Having drawn away from the burning Knyaz Suvorov, the Borodino turned northward. Its senior officer, Commander Dmitry Makarov, replaced the wounded Serebrenikov and took charge of the battleship. While travelling northwards, the squadron was overtaken by the battleships of Admiral Togo. The Emperor Alexander III and Borodino were lost just before dusk in the ensuing battle, and, almost simultaneously, the Knyaz Suvorov began sinking after being hit by Japanese torpedoes. Commander Nikolay Kolomeitsov pulled his destroyer Buyny alongside the crippled battleship to save Admiral Rozhestvensky and part of his staff. The surviving officers of the Knyaz Suvorov-Lieutenants Nikolay Bog-danov, Pyotr Vyrubov and Ensign Verner Kursel-refused to abandon ship and thus shared their vessel's fate.
Late in the evening, aboard the Emperor Nicholas I, Rear Admiral Nebogatov took command of the squadron. Admiral Togo ceased firing and ordered his destroyers to rush in and attack the Russian ships at close range. Thirty Japanese destroyers launched 74 Whitehead torpedoes. The battleship Sysoy Veliky along with the cruisers Admiral Nakhimov and Vladimir Monomakh, exploded. Three other ships tried to head for Tsushima but were so badly damaged that they were scuttled by their crews on the morning of 15 May. The Navarin was blown up by floating mines and sank as well.
By nightfall the squadron was badly scattered, with many of the damaged ships left behind to reach Vladivostok on their own.
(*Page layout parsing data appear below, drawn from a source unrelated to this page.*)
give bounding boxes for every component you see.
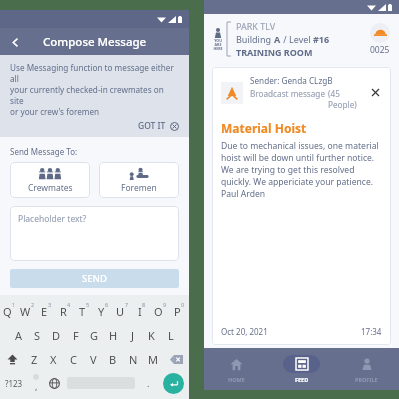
- staticText: I: [138, 304, 142, 319]
- staticText: C: [70, 352, 77, 367]
- button[interactable]: Change language: [45, 371, 63, 395]
- staticText: Material Hoist: [221, 120, 307, 136]
- button[interactable]: SEND: [10, 269, 179, 288]
- button[interactable]: J: [123, 323, 142, 347]
- staticText: ?123: [5, 378, 23, 389]
- button[interactable]: H: [104, 323, 123, 347]
- button[interactable]: M: [143, 347, 163, 371]
- staticText: U: [116, 304, 125, 319]
- button[interactable]: Sender: Genda CLzgB: [212, 67, 391, 345]
- staticText: J: [131, 328, 135, 343]
- staticText: Z: [31, 352, 38, 367]
- button[interactable]: V: [83, 347, 103, 371]
- staticText: 2: [31, 301, 35, 308]
- button[interactable]: O: [151, 299, 170, 323]
- staticText: PARK TLV: [236, 20, 276, 32]
- staticText: #16: [313, 33, 330, 45]
- button[interactable]: Foremen: [99, 162, 179, 198]
- staticText: SEND: [82, 272, 107, 285]
- button[interactable]: Backspace: [163, 347, 189, 371]
- staticText: 0: [181, 301, 185, 308]
- button[interactable]: A: [9, 323, 28, 347]
- staticText: Placeholder text?: [18, 213, 87, 225]
- button[interactable]: HOME: [204, 348, 269, 390]
- button[interactable]: U: [113, 299, 132, 323]
- button[interactable]: X: [44, 347, 63, 371]
- staticText: 0025: [370, 44, 390, 56]
- staticText: M: [148, 352, 158, 367]
- button[interactable]: Placeholder text?: [10, 206, 179, 261]
- staticText: K: [148, 328, 155, 343]
- staticText: Due to mechanical issues, one material h…: [221, 140, 379, 200]
- button[interactable]: Q: [0, 299, 18, 323]
- staticText: 17:34: [361, 326, 382, 337]
- staticText: Y: [98, 304, 105, 319]
- staticText: / Level: [281, 33, 313, 45]
- staticText: A: [15, 328, 23, 343]
- button[interactable]: I: [132, 299, 151, 323]
- button[interactable]: G: [85, 323, 104, 347]
- staticText: D: [52, 328, 61, 343]
- button[interactable]: B: [103, 347, 123, 371]
- staticText: 6: [105, 301, 109, 308]
- staticText: B: [109, 352, 117, 367]
- staticText: P: [174, 304, 181, 319]
- button[interactable]: S: [28, 323, 47, 347]
- button[interactable]: GOT IT: [138, 120, 179, 132]
- button[interactable]: C: [63, 347, 83, 371]
- button[interactable]: N: [123, 347, 143, 371]
- staticText: Q: [3, 304, 12, 319]
- button[interactable]: P: [170, 299, 189, 323]
- staticText: Broadcast message: [250, 88, 328, 99]
- button[interactable]: Crew count: [370, 23, 390, 56]
- button[interactable]: Crewmates: [10, 162, 90, 198]
- button[interactable]: .: [139, 371, 157, 395]
- staticText: N: [129, 352, 138, 367]
- button[interactable]: E: [37, 299, 56, 323]
- staticText: 8: [142, 301, 146, 308]
- button[interactable]: PROFILE: [334, 348, 399, 390]
- staticText: Crewmates: [28, 182, 73, 194]
- button[interactable]: ?123: [0, 371, 27, 395]
- button[interactable]: Enter: [163, 373, 184, 394]
- button[interactable]: W: [18, 299, 37, 323]
- staticText: Use Messaging function to message either…: [10, 62, 179, 117]
- staticText: R: [60, 304, 67, 319]
- staticText: T: [79, 304, 86, 319]
- staticText: GOT IT: [138, 120, 166, 132]
- button[interactable]: Back: [4, 31, 26, 53]
- staticText: 5: [86, 301, 90, 308]
- staticText: S: [34, 328, 41, 343]
- staticText: TRAINING ROOM: [236, 46, 313, 58]
- staticText: E: [41, 304, 48, 319]
- staticText: A: [274, 33, 281, 45]
- staticText: Building: [236, 33, 274, 45]
- staticText: Compose Message: [43, 34, 147, 50]
- staticText: Foremen: [121, 182, 157, 194]
- staticText: HOME: [228, 376, 245, 383]
- staticText: ,: [35, 380, 38, 392]
- button[interactable]: Close: [369, 86, 382, 99]
- staticText: (45 People): [328, 88, 369, 110]
- button[interactable]: F: [66, 323, 85, 347]
- button[interactable]: L: [161, 323, 180, 347]
- button[interactable]: K: [142, 323, 161, 347]
- staticText: FEED: [295, 376, 309, 383]
- staticText: G: [90, 328, 99, 343]
- staticText: 4: [67, 301, 71, 308]
- staticText: PROFILE: [355, 376, 378, 383]
- staticText: Send Message To:: [10, 146, 78, 157]
- button[interactable]: R: [56, 299, 75, 323]
- button[interactable]: Z: [25, 347, 44, 371]
- button[interactable]: T: [75, 299, 94, 323]
- button[interactable]: Emoji: [27, 371, 45, 395]
- staticText: .: [147, 377, 150, 389]
- staticText: Oct 20, 2021: [221, 326, 268, 337]
- staticText: O: [154, 304, 163, 319]
- staticText: 3: [48, 301, 52, 308]
- button[interactable]: Y: [94, 299, 113, 323]
- button[interactable]: Shift: [0, 347, 25, 371]
- button[interactable]: FEED: [269, 348, 334, 390]
- button[interactable]: D: [47, 323, 66, 347]
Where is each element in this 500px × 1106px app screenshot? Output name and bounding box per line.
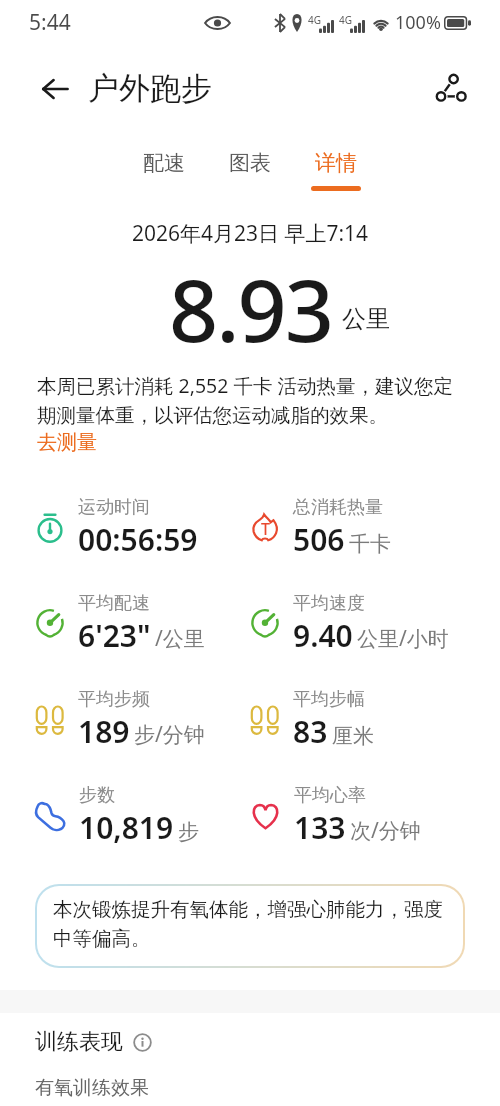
staticText: 506	[293, 519, 345, 560]
staticText: 8.93	[169, 250, 332, 356]
staticText: T	[261, 518, 270, 540]
staticText: 2026年4月23日 早上7:14	[0, 219, 500, 248]
staticText: 133	[294, 807, 346, 848]
button[interactable]: 平均配速	[35, 576, 250, 672]
button[interactable]: 平均步幅	[250, 672, 500, 768]
button[interactable]: 平均步频	[35, 672, 250, 768]
staticText: 配速	[143, 150, 185, 176]
button[interactable]: T	[250, 480, 500, 576]
staticText: 运动时间	[78, 496, 150, 519]
staticText: 00:56:59	[78, 519, 198, 560]
staticText: 训练表现	[35, 1028, 123, 1056]
button[interactable]: 运动时间	[35, 480, 250, 576]
staticText: 千卡	[349, 531, 391, 557]
staticText: 步	[178, 819, 199, 845]
staticText: 6'23"	[78, 615, 151, 656]
staticText: 图表	[229, 150, 271, 176]
staticText: 次/分钟	[350, 816, 421, 845]
staticText: 公里	[342, 304, 390, 334]
staticText: 公里/小时	[357, 624, 449, 653]
button[interactable]: 配速	[139, 150, 189, 191]
button[interactable]: 去测量	[37, 430, 97, 455]
staticText: 100%	[395, 10, 441, 35]
button[interactable]: 平均速度	[250, 576, 500, 672]
button[interactable]: 详情	[311, 150, 361, 191]
staticText: 详情	[315, 150, 357, 176]
button[interactable]: 训练表现	[35, 1028, 152, 1056]
button[interactable]: 本次锻炼提升有氧体能，增强心肺能力，强度中等偏高。	[37, 886, 463, 966]
staticText: 平均速度	[293, 592, 365, 615]
button[interactable]: 图表	[225, 150, 275, 191]
staticText: 总消耗热量	[293, 496, 383, 519]
staticText: 平均步频	[78, 688, 150, 711]
staticText: 83	[293, 711, 328, 752]
staticText: 户外跑步	[88, 69, 212, 108]
staticText: 步数	[79, 784, 115, 807]
staticText: 有氧训练效果	[35, 1076, 149, 1100]
staticText: 本次锻炼提升有氧体能，增强心肺能力，强度中等偏高。	[53, 897, 447, 951]
staticText: 本周已累计消耗 2,552 千卡 活动热量，建议您定期测量体重，以评估您运动减脂…	[37, 372, 463, 428]
staticText: /公里	[155, 624, 205, 653]
staticText: 平均步幅	[293, 688, 365, 711]
staticText: 平均配速	[78, 592, 150, 615]
staticText: 平均心率	[294, 784, 366, 807]
staticText: 厘米	[332, 723, 374, 749]
button[interactable]: 平均心率	[250, 768, 500, 864]
button[interactable]	[41, 75, 69, 103]
staticText: 4G	[308, 13, 321, 27]
staticText: 4G	[339, 13, 352, 27]
button[interactable]	[435, 73, 465, 103]
staticText: 189	[78, 711, 130, 752]
staticText: 步/分钟	[134, 720, 205, 749]
staticText: 10,819	[79, 807, 174, 848]
staticText: 9.40	[293, 615, 353, 656]
button[interactable]: 步数	[35, 768, 250, 864]
staticText: 5:44	[29, 8, 71, 37]
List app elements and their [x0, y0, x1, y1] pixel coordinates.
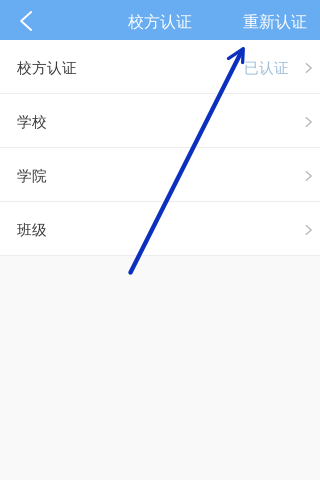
- staticText: 重新认证: [243, 12, 307, 32]
- button[interactable]: 班级: [0, 202, 320, 256]
- button[interactable]: Back: [0, 0, 46, 41]
- staticText: 学院: [17, 167, 47, 185]
- staticText: 校方认证: [128, 12, 192, 32]
- button[interactable]: 校方认证: [0, 40, 320, 94]
- button[interactable]: 学院: [0, 148, 320, 202]
- staticText: 学校: [17, 113, 47, 131]
- staticText: 已认证: [244, 59, 289, 77]
- button[interactable]: 学校: [0, 94, 320, 148]
- staticText: 班级: [17, 221, 47, 239]
- button[interactable]: 重新认证: [229, 0, 320, 42]
- staticText: 校方认证: [17, 59, 77, 77]
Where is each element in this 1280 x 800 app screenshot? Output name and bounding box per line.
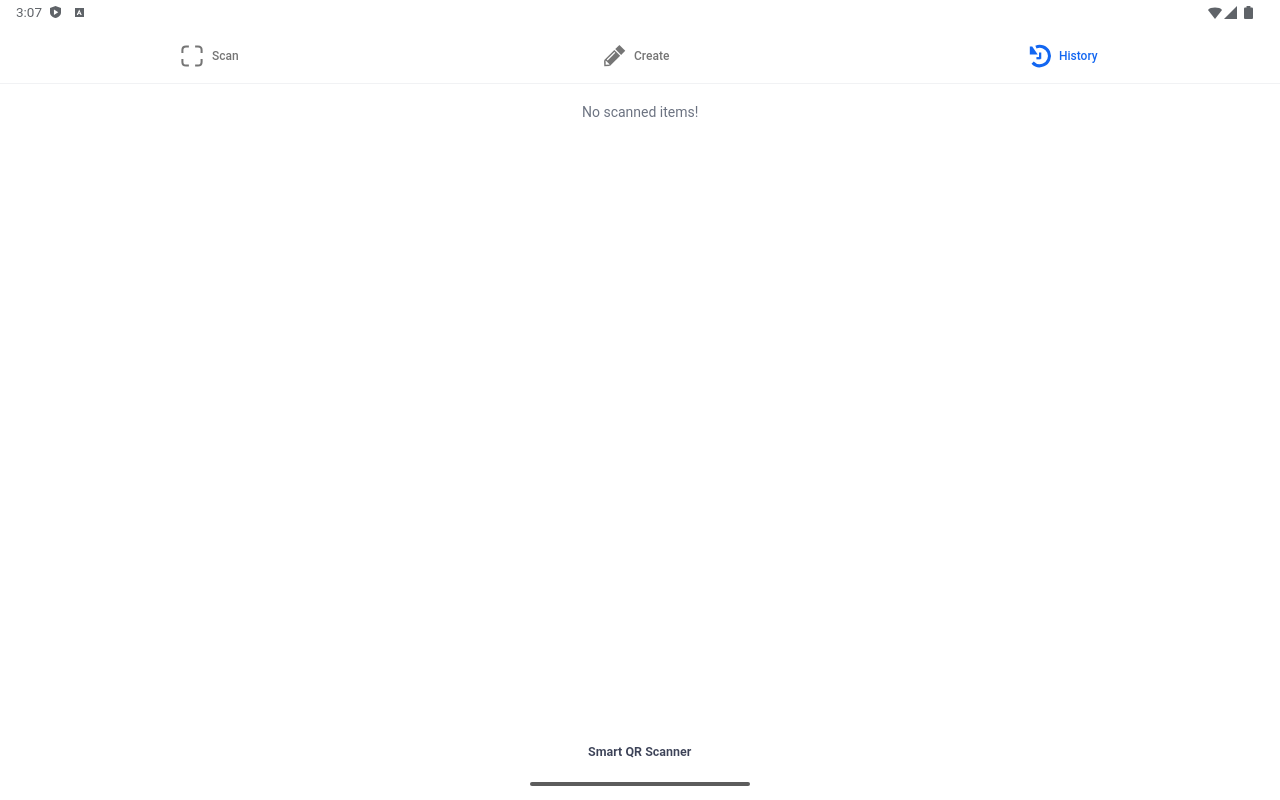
- staticText: Smart QR Scanner: [588, 744, 692, 759]
- staticText: History: [1059, 49, 1098, 63]
- button[interactable]: Create: [426, 28, 853, 83]
- staticText: No scanned items!: [582, 104, 699, 120]
- other: Mobile signal: [1224, 6, 1237, 19]
- other: Battery: [1244, 6, 1253, 19]
- other: Protected: [50, 6, 61, 18]
- staticText: 3:07: [16, 4, 43, 20]
- staticText: Create: [634, 49, 670, 63]
- other: Wi-Fi: [1208, 6, 1222, 19]
- button[interactable]: Scan: [0, 28, 426, 83]
- other: Notification: [75, 8, 84, 17]
- staticText: Scan: [212, 49, 239, 63]
- button[interactable]: History: [853, 28, 1280, 83]
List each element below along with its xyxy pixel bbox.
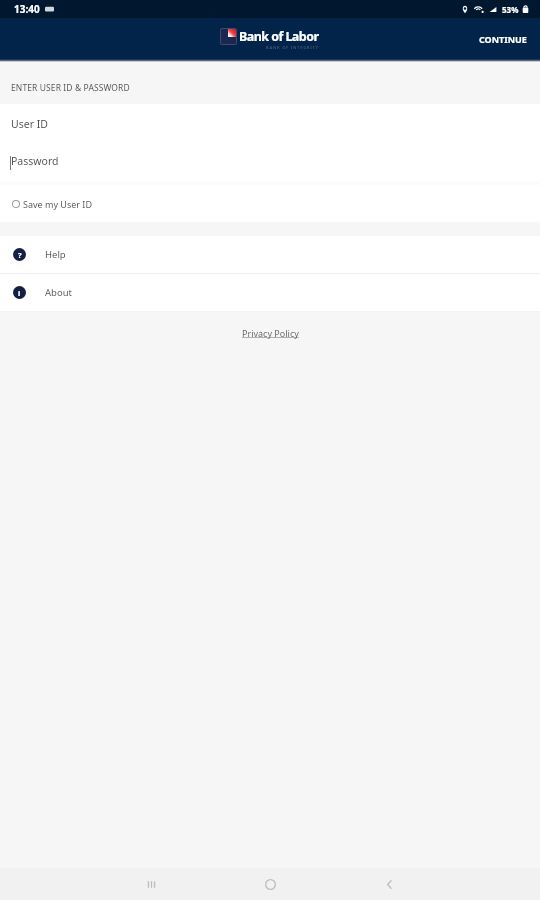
staticText: Help: [45, 248, 66, 261]
button[interactable]: Back: [373, 868, 405, 900]
staticText: About: [45, 286, 72, 299]
staticText: 53%: [502, 4, 519, 15]
staticText: Password: [11, 154, 59, 168]
button[interactable]: Save my User ID: [0, 185, 540, 222]
button[interactable]: Privacy Policy: [242, 327, 299, 339]
staticText: ENTER USER ID & PASSWORD: [11, 82, 130, 94]
staticText: User ID: [11, 117, 48, 131]
staticText: BANK OF INTEGRITY: [266, 45, 319, 50]
staticText: ?: [18, 250, 22, 260]
staticText: i: [18, 288, 21, 298]
button[interactable]: i: [0, 274, 540, 311]
button[interactable]: Recent apps: [135, 868, 167, 900]
button[interactable]: User ID: [0, 104, 540, 145]
staticText: 13:40: [14, 2, 40, 16]
button[interactable]: Home: [254, 868, 286, 900]
staticText: Bank of Labor: [239, 28, 319, 45]
button[interactable]: Password: [0, 145, 540, 181]
staticText: Save my User ID: [23, 198, 92, 210]
button[interactable]: CONTINUE: [466, 23, 540, 55]
staticText: CONTINUE: [479, 33, 527, 45]
button[interactable]: ?: [0, 236, 540, 273]
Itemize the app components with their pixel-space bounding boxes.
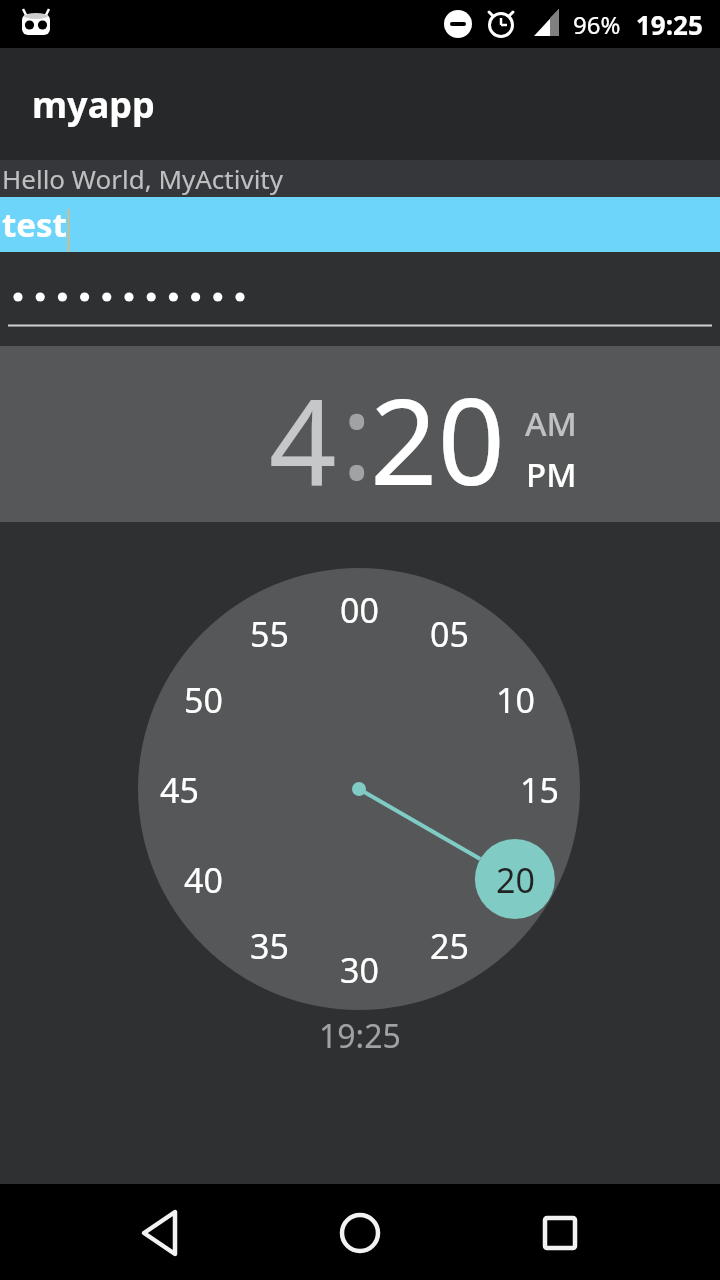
button[interactable]: 10 bbox=[0, 0, 70, 44]
button[interactable]: 55 bbox=[0, 0, 70, 44]
button[interactable]: 05 bbox=[0, 0, 70, 44]
staticText: 40 bbox=[184, 857, 223, 901]
button[interactable]: 15 bbox=[0, 0, 70, 44]
staticText: myapp bbox=[32, 80, 155, 129]
staticText: 05 bbox=[430, 611, 469, 655]
staticText: 20 bbox=[370, 359, 505, 520]
button[interactable]: 45 bbox=[0, 0, 70, 44]
staticText: test bbox=[2, 202, 67, 247]
staticText: PM bbox=[526, 452, 577, 496]
staticText: 20 bbox=[496, 857, 535, 901]
button[interactable] bbox=[120, 1193, 200, 1273]
staticText: 15 bbox=[520, 767, 559, 811]
staticText: : bbox=[341, 353, 373, 514]
button[interactable] bbox=[320, 1193, 400, 1273]
button[interactable]: test bbox=[0, 197, 720, 252]
staticText: Hello World, MyActivity bbox=[2, 161, 283, 196]
staticText: 00 bbox=[340, 587, 379, 631]
staticText: 45 bbox=[160, 767, 199, 811]
button[interactable]: 30 bbox=[0, 0, 70, 44]
staticText: 50 bbox=[184, 677, 223, 721]
button[interactable]: 00 bbox=[0, 0, 70, 44]
button[interactable]: 20 bbox=[0, 0, 70, 44]
button[interactable] bbox=[520, 1193, 600, 1273]
staticText: 55 bbox=[250, 611, 289, 655]
staticText: 35 bbox=[250, 923, 289, 967]
staticText: AM bbox=[525, 401, 577, 445]
button[interactable]: 35 bbox=[0, 0, 70, 44]
staticText: 25 bbox=[430, 923, 469, 967]
button[interactable]: 25 bbox=[0, 0, 70, 44]
staticText: 19:25 bbox=[636, 7, 703, 42]
button[interactable]: 50 bbox=[0, 0, 70, 44]
button[interactable]: 40 bbox=[0, 0, 70, 44]
button[interactable] bbox=[0, 252, 720, 346]
staticText: 30 bbox=[340, 947, 379, 991]
staticText: 10 bbox=[496, 677, 535, 721]
staticText: 96% bbox=[573, 8, 621, 41]
staticText: 4 bbox=[269, 359, 337, 520]
staticText: 19:25 bbox=[319, 1014, 401, 1058]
Rear Admiral Enkwist with the cruisers Oleg, Aurora and Zhemchug eventually reached Manila. Under Commander Vasily Ferzen, the fast cruiser Izumrud broke out of the encirclement of Japanese ships. Sailing along the coast, however, the ship was wrecked on reefs and scuttled by its crew. Only three very badly damaged ships-the cruiser-yacht Almaz [Diamond], and the destroyers Bravy and Grozny-reached Vladivostok without assistance. Admiral Rozhestvensky and his staff were transferred from the destroyer Buyny, which was experiencing engine trouble, to the Bedovy, which was then captured by the Japanese on 15 May.
Under the command of Captain Iosif Matusevich, the crew of the destroyer Bezuprechny, engaged for over two hours in a battle with a Japanese cruiser and destroyer; the Russian ship was then lost with all aboard. For more than an hour and a half, under Captain Sergey Shein, the damaged cruiser Svetlana fought several Japanese cruisers. Having fired all their shells, the sailors of the Svetlana opened the ship's kingston valves. When the Japanese ordered the Admiral Ushakov, the single remaining Russian battleship of the squadron, to surrender, Captain Vladimir Miklukha commanded his crew to answer the Japanese with the sound of Russian guns. Within an hour, the Admiral Ushakov sank under St. Andrew's ensign.
In the battle with two Japanese des-troyers, the destroyer Gromky, under Commander Georgy Kern, sank with her colours flying. The last ship to break off the fight was a veteran of the Navy-the cruiser Dmitry Donskoy. On the evening of 15 May, her crew withstood a fierce battle against six Japanese cruisers. On the morning of 16 May the badly damaged ship was scuttled, following the orders of the senior officer, Commander Konstantin Blokhin, who had replaced the mortally wounded Captain Ivan Lebedev.
Following the Tsushima calamity, Russia tallied its heavy losses: 5,045 Russian sailors were killed and 6,106 taken prisoner. Victory cost the Japanese three destroyers as well as 699 officers and sailors. After the battle of 14-15 May, the government of Nicholas II agreed to peace negotiations. According to the Portsmouth Treaty of 23 August 1905, Japan was given the Kwantung Peninsula along with Port Arthur and the southern part of Sakhalin Island up to the 50th parallel.